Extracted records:
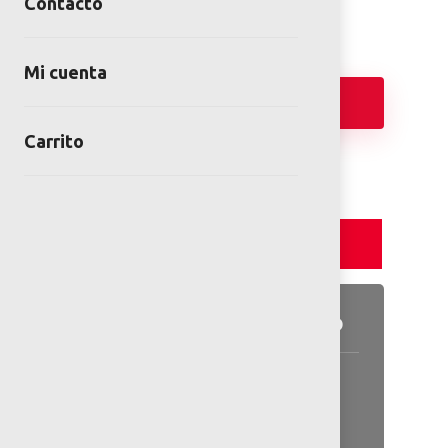
Contacto
Mi cuenta
Añadir
Carrito
Detalles y Especificaciones
Detalles del producto
Contiene:
– Imagen de jirafa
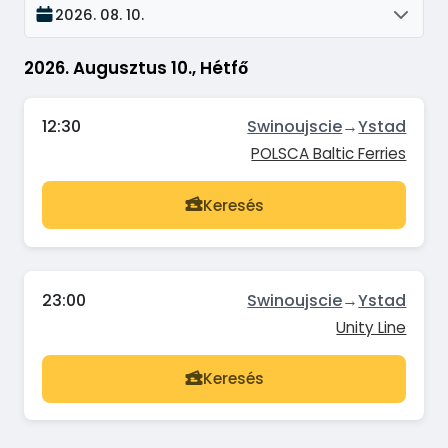
2026. 08. 10.
2026. Augusztus 10., Hétfő
12:30
Swinoujscie
→
Ystad
POLSCA Baltic Ferries
Keresés
23:00
Swinoujscie
→
Ystad
Unity Line
Keresés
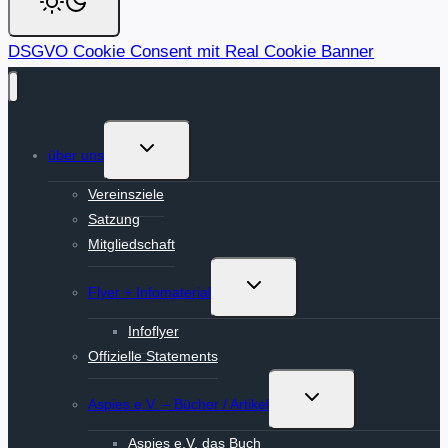
DSGVO Cookie Consent mit Real Cookie Banner
Untermenü
über uns
umschalten
Vereinsziele
Satzung
Mitgliedschaft
Untermenü
Flyer + Infomaterial
umschalten
Infoflyer
Offizielle Statements
Untermenü
Aspies e.V. – Bücher / Artikel
umschalten
Aspies e.V. das Buch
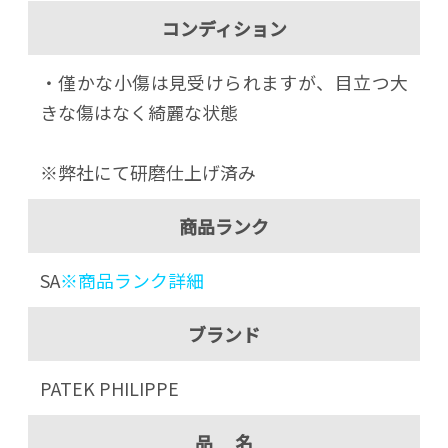
コンディション
・僅かな小傷は見受けられますが、目立つ大
きな傷はなく綺麗な状態
※弊社にて研磨仕上げ済み
商品ランク
SA
※商品ランク詳細
ブランド
PATEK PHILIPPE
品 名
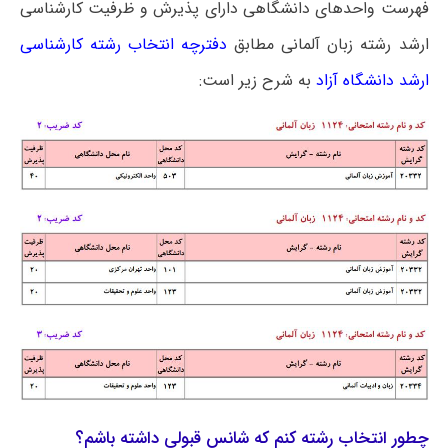
فهرست واحدهای دانشگاهی دارای پذیرش و ظرفیت کارشناسی
ارشد رشته زبان آلمانی مطابق
دفترچه انتخاب رشته کارشناسی
ارشد دانشگاه آزاد
به شرح زیر است:
چطور انتخاب رشته کنم که شانس قبولی داشته باشم؟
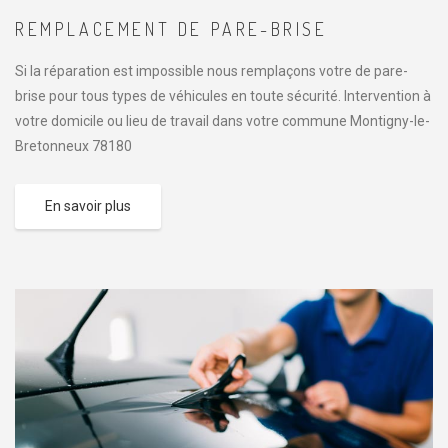
REMPLACEMENT DE PARE-BRISE
Si la réparation est impossible nous remplaçons votre de pare-
brise pour tous types de véhicules en toute sécurité. Intervention à
votre domicile ou lieu de travail dans votre commune Montigny-le-
Bretonneux 78180
En savoir plus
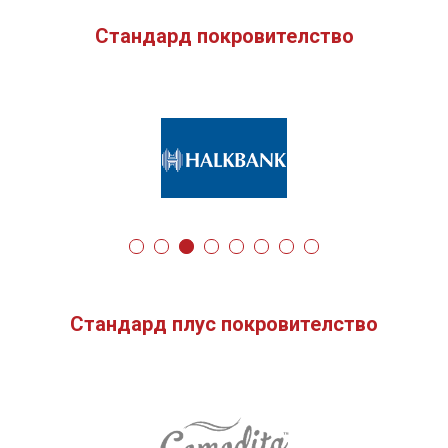
Стандард покровителство
Стандард плус покровителство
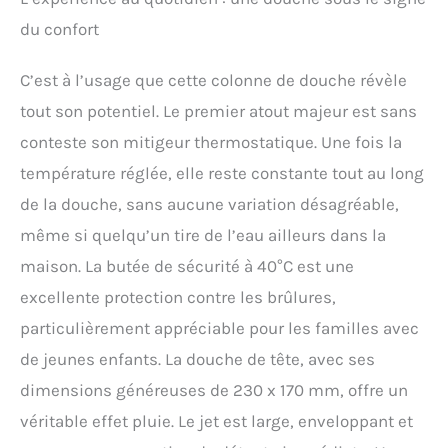
du confort
C’est à l’usage que cette colonne de douche révèle
tout son potentiel. Le premier atout majeur est sans
conteste son mitigeur thermostatique. Une fois la
température réglée, elle reste constante tout au long
de la douche, sans aucune variation désagréable,
même si quelqu’un tire de l’eau ailleurs dans la
maison. La butée de sécurité à 40°C est une
excellente protection contre les brûlures,
particulièrement appréciable pour les familles avec
de jeunes enfants. La douche de tête, avec ses
dimensions généreuses de 230 x 170 mm, offre un
véritable effet pluie. Le jet est large, enveloppant et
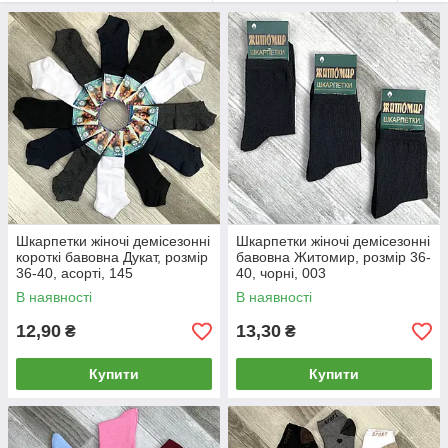
Шкарпетки жіночі демісезонні
Шкарпетки жіночі демісезонні
короткі бавовна Дукат, розмір
бавовна Житомир, розмір 36-
36-40, асорті, 145
40, чорні, 003
В наявності
В наявності
12,90
13,30
₴
₴
Купити
Купити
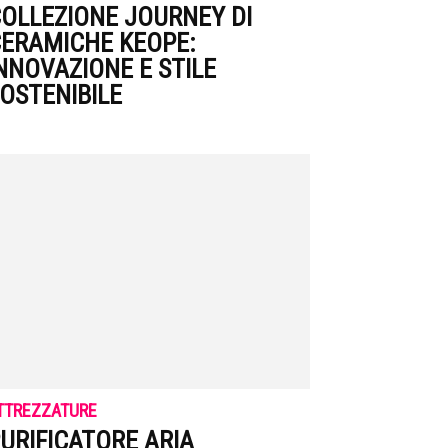
OLLEZIONE JOURNEY DI
ERAMICHE KEOPE:
NNOVAZIONE E STILE
OSTENIBILE
TTREZZATURE
URIFICATORE ARIA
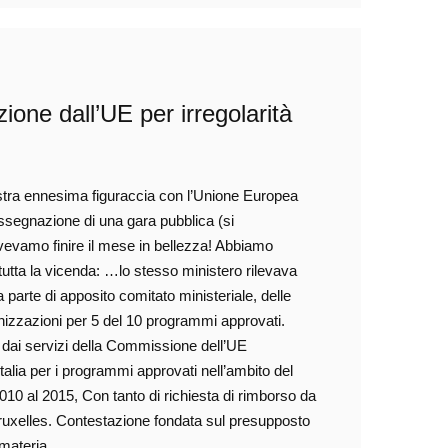
ne dall’UE per irregolarità
stra ennesima figuraccia con l’Unione Europea
ssegnazione di una gara pubblica (si
dovevamo finire il mese in bellezza! Abbiamo
tutta la vicenda: …lo stesso ministero rilevava
 parte di apposito comitato ministeriale, delle
nizzazioni per 5 del 10 programmi approvati.
 dai servizi della Commissione dell’UE
talia per i programmi approvati nell’ambito del
10 al 2015, Con tanto di richiesta di rimborso da
da Bruxelles. Contestazione fondata sul presupposto
in materia…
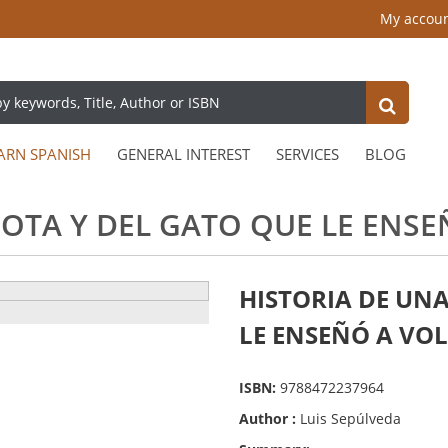
My accou
ARN SPANISH
GENERAL INTEREST
SERVICES
BLOG
IOTA Y DEL GATO QUE LE ENS
HISTORIA DE UNA
LE ENSEÑÓ A VO
ISBN:
9788472237964
Author :
Luis Sepúlveda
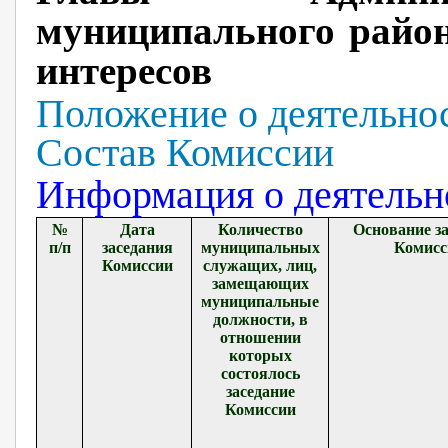
муниципального райо
интересов
Положение о деятельно
Состав Комиссии
Информация о деятельн
№
Дата
Количество
Основание з
п/п
заседания
муниципальных
Комисс
Комиссии
служащих, лиц,
замещающих
муниципальные
должности, в
отношении
которых
состоялось
заседание
Комиссии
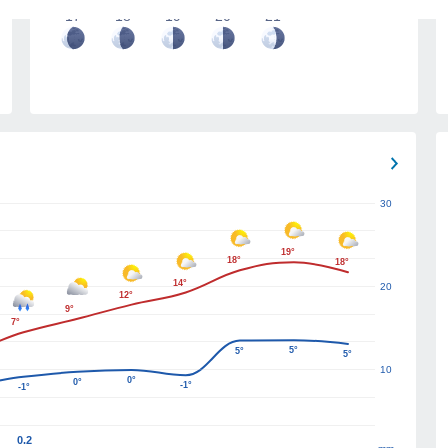
17
18
19
20
21
30
19°
18°
18°
14°
20
12°
9°
7°
5°
5°
5°
10
0°
0°
-1°
-1°
0.2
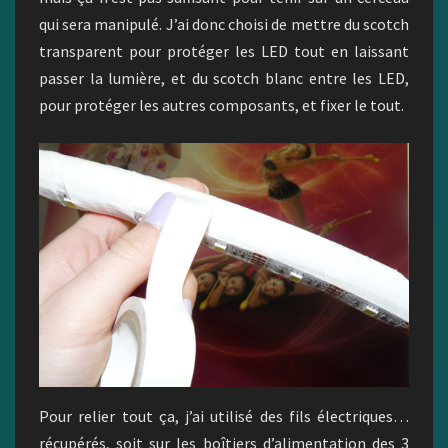
qui sera manipulé. J’ai donc choisi de mettre du scotch
transparent pour protéger les LED tout en laissant
passer la lumière, et du scotch blanc entre les LED,
pour protéger les autres composants, et fixer le tout.
Pour relier tout ça, j’ai utilisé des fils électriques…
récupérés, soit sur les boîtiers d’alimentation des 3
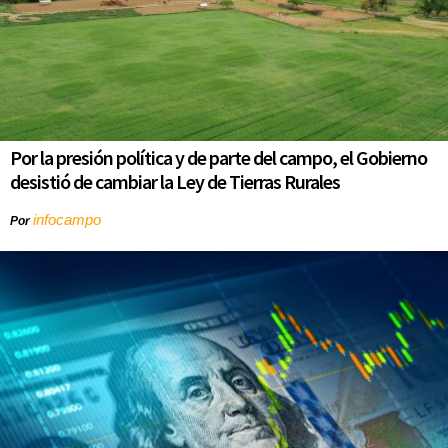
Por la presión política y de parte del campo, el Gobierno
desistió de cambiar la Ley de Tierras Rurales
infocampo
Por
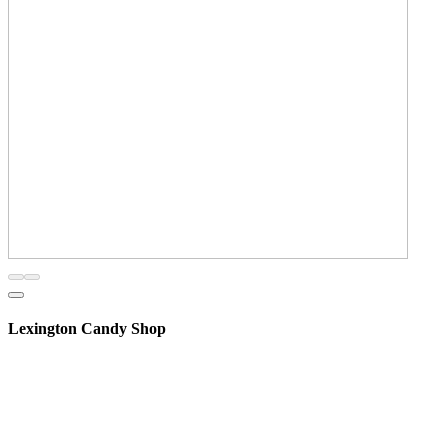
Lexington Candy Shop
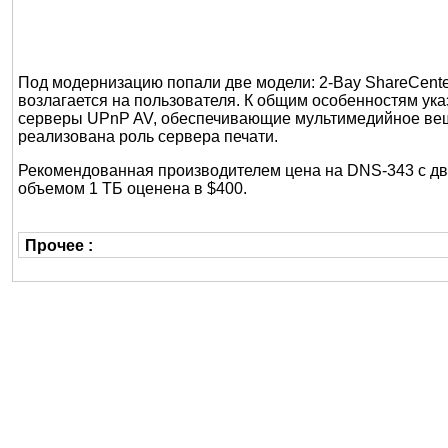
Под модернизацию попали две модели: 2-Bay ShareCente
возлагается на пользователя. К общим особенностям ук
серверы UPnP AV, обеспечивающие мультимедийное вещан
реализована роль сервера печати.
Рекомендованная производителем цена на DNS-343 с дв
объемом 1 ТБ оценена в $400.
Прочее :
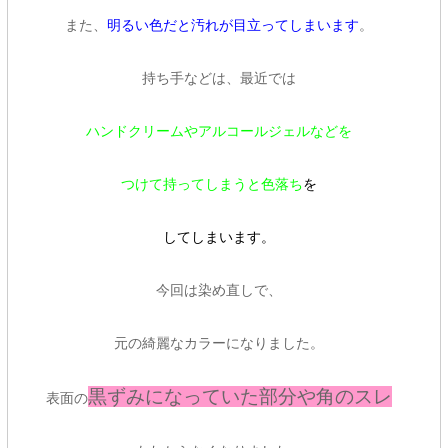
また、
明るい色だと汚れが目立ってしまいます
。
持ち手などは、最近では
ハンドクリームやアルコールジェルなどを
つ
けて
持ってしまうと色落ち
を
してしまいます。
今回は染め直しで、
元の綺麗なカラーになりました。
黒ずみになっていた部分や角のスレ
表面の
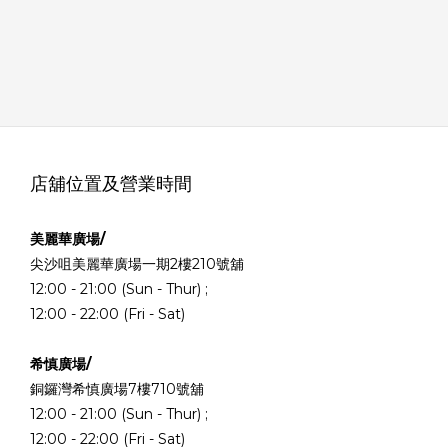
店舖位置及營業時間
美麗華廣場/
尖沙咀美麗華廣場一期2樓210號舖
12:00 - 21:00 (Sun - Thur) ;
12:00 - 22:00 (Fri - Sat)
希慎廣場/
銅鑼灣希慎廣場7樓710號舖
12:00 - 21:00 (Sun - Thur) ;
12:00 - 22:00 (Fri - Sat)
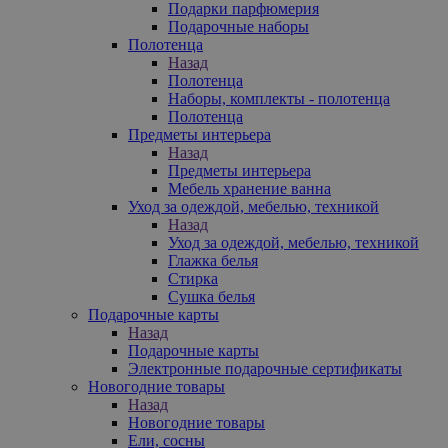
Подарки парфюмерия
Подарочные наборы
Полотенца
Назад
Полотенца
Наборы, комплекты - полотенца
Полотенца
Предметы интерьера
Назад
Предметы интерьера
Мебель хранение ванна
Уход за одеждой, мебелью, техникой
Назад
Уход за одеждой, мебелью, техникой
Глажка белья
Стирка
Сушка белья
Подарочные карты
Назад
Подарочные карты
Электронные подарочные сертификаты
Новогодние товары
Назад
Новогодние товары
Ели, сосны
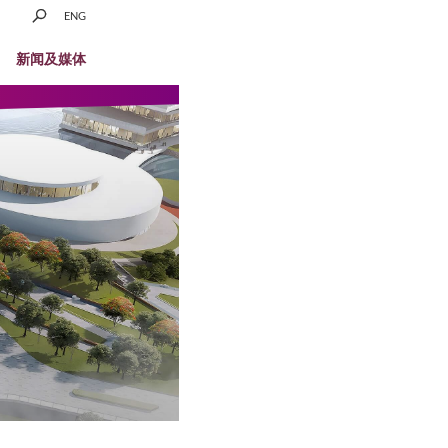
校历
图书馆
快速链接
ENG
招生
科研
学生生活
新闻及媒体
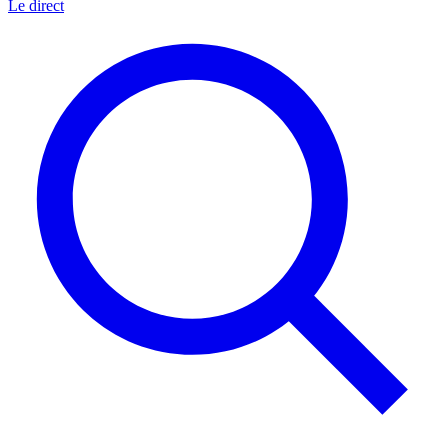
Le direct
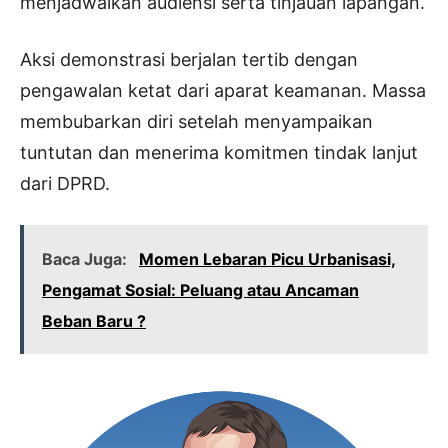
menjadwalkan audiensi serta tinjauan lapangan.
Aksi demonstrasi berjalan tertib dengan
pengawalan ketat dari aparat keamanan. Massa
membubarkan diri setelah menyampaikan
tuntutan dan menerima komitmen tindak lanjut
dari DPRD.
Baca Juga:
Momen Lebaran Picu Urbanisasi,
Pengamat Sosial: Peluang atau Ancaman
Beban Baru ?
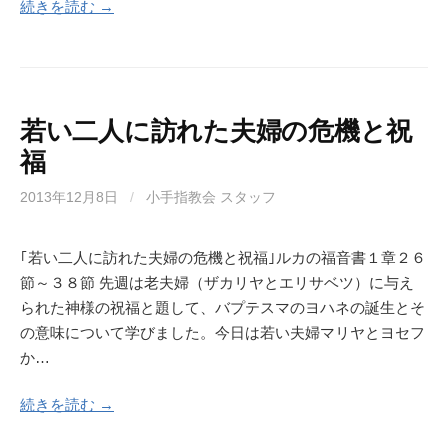
続きを読む →
若い二人に訪れた夫婦の危機と祝
福
2013年12月8日
/
小手指教会 スタッフ
｢若い二人に訪れた夫婦の危機と祝福｣ルカの福音書１章２６
節～３８節 先週は老夫婦（ザカリヤとエリサベツ）に与え
られた神様の祝福と題して、バプテスマのヨハネの誕生とそ
の意味について学びました。今日は若い夫婦マリヤとヨセフ
か…
続きを読む →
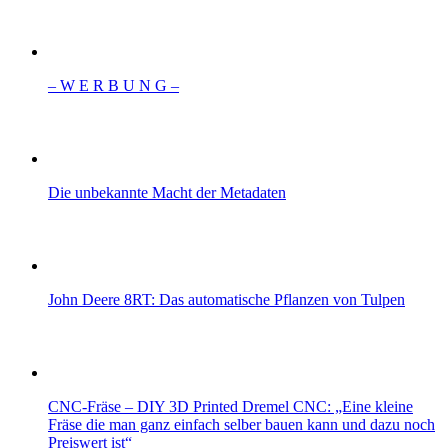
– W Ε R Β U Ν G –
Die unbekannte Macht der Metadaten
John Deere 8RT: Das automatische Pflanzen von Tulpen
CNC-Fräse – DIY 3D Printed Dremel CNC: „Eine kleine
Fräse die man ganz einfach selber bauen kann und dazu noch
Preiswert ist“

Directions for this task: Using the data above, output the line that has "реализована роль сервера печати.", the line that has "Подарки парфюмерия", and whatever lines fall between, each exactly as it stands and without pictures.

Response to this task:
реализована роль сервера печати.
Рекомендованная производителем цена на DNS-343 с дв
объемом 1 ТБ оценена в $400.
Прочее :
また、
明るい色だと汚れが目立ってしまいます
。
持ち手などは、最近では
ハンドクリームやアルコールジェルなどを
つ
けて
持ってしまうと色落ち
を
してしまいます。
今回は染め直しで、
元の綺麗なカラーになりました。
黒ずみになっていた部分や角のスレ
表面の
店舖位置及營業時間
美麗華廣場/
尖沙咀美麗華廣場一期2樓210號舖
12:00 - 21:00 (Sun - Thur) ;
12:00 - 22:00 (Fri - Sat)
希慎廣場/
銅鑼灣希慎廣場7樓710號舖
12:00 - 21:00 (Sun - Thur) ;
12:00 - 22:00 (Fri - Sat)
Подарки парфюмерия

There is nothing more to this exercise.